The pipeline is run through the main Python script, dabseq_pipeline.py
, which must be run sequentially in barcode
and genotype
modes.
In barcode
mode, the pipeline processes raw FASTQ files according to settings in a configuration file . The script demultiplexes DNA panel amplicons and antibody tags into single cells, aligns panel reads to the human genome, and generates a GVCF file for each cell. All samples belonging to the same cohort must be individually barcoded before joint genotyping.
In genotype
mode, the pipeline calls variants for a single cohort, containing samples that have been individually processed in barcode
mode. The script imports GVCFs into a GenomicsDB database (GATK GenomicsDBImport) and calls genotypes (GATK GenotypeGVCFs) separately for each genomic interval in parallel.
Running the DAb-seq pipeline in a Docker container is recommended and ensures that the pipeline dependencies are installed and configured properly. The Docker image is hosted on DockerHub.

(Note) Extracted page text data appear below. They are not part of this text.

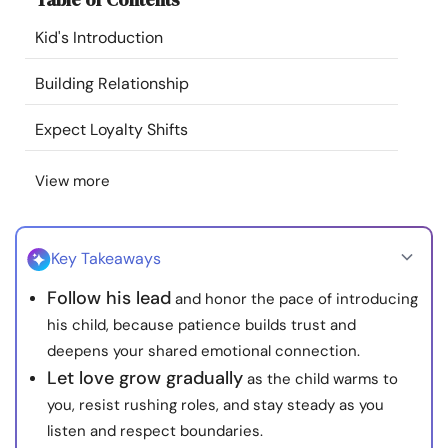
Resources
Kid's Introduction
Community
Building Relationship
Expect Loyalty Shifts
Find a Therapist
View more
Language
EN
Key Takeaways
About Us
Contact Us
Write for Us
Advertise with us
Follow his lead
and honor the pace of introducing
© Copyright 2022. All Rights Reserved.
his child, because patience builds trust and
deepens your shared emotional connection.
Let love grow gradually
as the child warms to
you, resist rushing roles, and stay steady as you
listen and respect boundaries.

- Build the DAb-seq image using Docker:
docker build <path_to_dabseq_repo> -t dab-seq:human
Alternatively, pull the Docker image from Docker Hub:
docker pull bendemaree/dab-seq:human
There are two tags of the Docker image available: base
and human
. Any study involving human cells should use the human
tag. The smaller base
image is intended for non-human studies and does not include the hg19 FASTA file and associated indices.
-
Organize the input files on the host machine in the same file structure as described in Input File Requirements.
-
Edit the included example bash script
run_dabseq_docker.sh
with the appropriate cohort and sample information. Samples to process should be added as needed. The user running the pipeline should also be specified. This user should also have read/write access to the input FASTQ files. -
Run
run_dabseq_docker.sh
. You may need to change the file permissions to allow execution before running (e.g.chmod +x run_dabseq_docker.sh
).
That's it! The pipeline will run in the Docker container and produce output files at the mounted locations on the host machine.

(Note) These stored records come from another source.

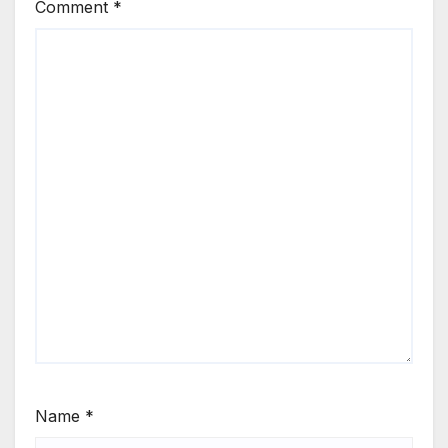
Comment
*
Name
*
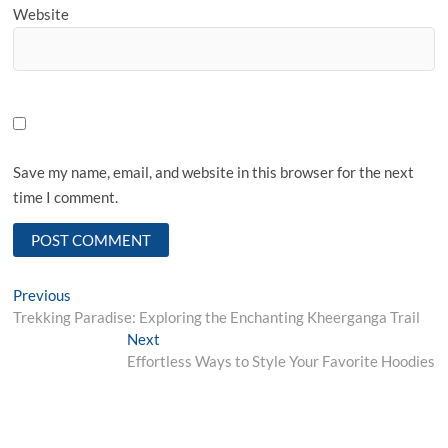
Website
Save my name, email, and website in this browser for the next
time I comment.
Post
Previous
Previous
post:
Trekking Paradise: Exploring the Enchanting Kheerganga Trail
navigation
Next
Next
post:
Effortless Ways to Style Your Favorite Hoodies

DNA genotyping is CPU and memory-intensive, particularly when processing thousands of single-cell samples. The DAb-seq pipeline is implemented with tunable parallelization to scale to the resources available on different systems. In its default configuration, the pipeline requires at least 64 gb of memory and 16 physical threads to run. Changing the amount of cells aligned simultaneously or the number of genomic intervals genotyped in parallel can reduce this hardware requirement significantly, with a corresponding increase in total processing time.
The DAb-seq output can be represented as linked genotyping and antibody UMI count tables.
Output genotyping data is saved in a new directory labeled GENOTYPING
in the root of each cohort. A compresed HDF5 file contains matrices of discrete genotyping calls and antibody UMI counts for all cells in the cohort. Genotyping calls for each variant assume a genome ploidy of 2. Therefore, there are four possible genotypes per matrix entry:
- Wildtype (0)
- Heterozygous Alternate (1)
- Homozygous Alternate (2)
- No Call (3)
Further details on reading and manipulating data from this file can be found in the included Python notebook in the sample_data
folder.
The DAb-seq pipeline includes support for non-human organisms using the flag --non-human
. When combined with additional settings such as --ploidy 1
, the pipeline can be used to perform single-cell genotyping on haploid bacteria and yeast cells.
All data from the initial DAb-seq publication is available in FASTQ format at on the NCBI Sequence Read Archive. In addition, the compressed HDF5 file for the three cell line validation experiment is included in the sample_data
folder of this repository. A Jupyter Notebook providing example analysis code is also included in this folder.